Du balcon après les linges, après les jardins et les toits, au-delà des platanes où les cigales se sont tues, plus loin que les pylônes de la voie ferrée, que les pins du cimetière, que les cheminées du crématorium, au-delà des barres construites au moment des rapatriés, lingots d’or en fusion dans le couchant, après les taches vertes les taches brique les taches beiges sur le versant de la colline, au-dessus de la colline, les volutes grises de la fumée tourbillonnent, s’étendent, s’épandent, s’étalent, se répandent en brume, se massent, s’énorment, s’immensent et les oiseaux aussi ont fini de chanter, s’étonnent et l’odeur de bois brûlé sur la ville se répand. Un, deux, trois, quatre, cinq, six canadairs percent de rouge et de jaune le rideau épais de fumée et la ville s’enfle d’un souffle angoissé qui souffle de derrière la colline, et la mer ne dit plus rien non plus, un, deux, trois, quatre, cinq canadairs sont ressortis, le sixième a traîné et la terre terrifiée a retenu un cri, et ils ont effleuré la mer, et la cendre de bois brûlée s’amoncelle dans les rues, et le soleil s’est retiré, un, deux, trois, quatre, cinq, six, et dans la nuit épaisse une langue de feu dessine en rouge la crête et descend lentement, mouvante et dessinante. De ce côté-ci du versant, de la barre en fusion, du crématorium, des nids en haut des pins, de la voie verrée, des platanes et des toits, et aussi du balcon, se devine sur la colline en traits rouges de feu le dessin d’un visage, et sa gueule crie à la ville, elle crie…

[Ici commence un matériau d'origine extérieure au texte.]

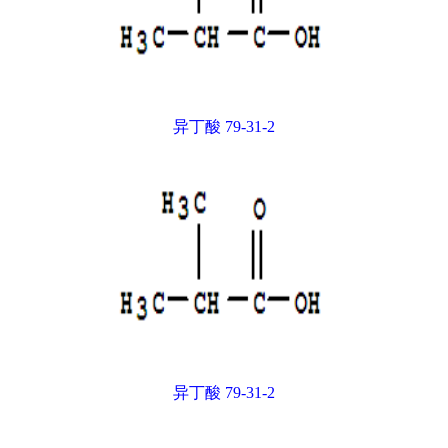
异丁酸 79-31-2
异丁酸 79-31-2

Waouw, Laure, c’est magnifique ! Dévastation tellement bien décrite, hélas, si criante de vérité, mais tant de beauté dans cette vision ou présentation de la chose avec la caméra qui avance et recule pour clore le texte. Merci.
Merci Anne. Je n’avais pas pensé à une caméra, plutôt l’œil de quelqu’un sur ce balcon, mais cela m’intéresse que tu l’aies lu comme ça.
Le feu qui brûle,
dévaste le tout,
j’ai vu les flammes et la mer
la terreur et les cris.
Merci Laure.
Merci Clarence pour ton commentaire.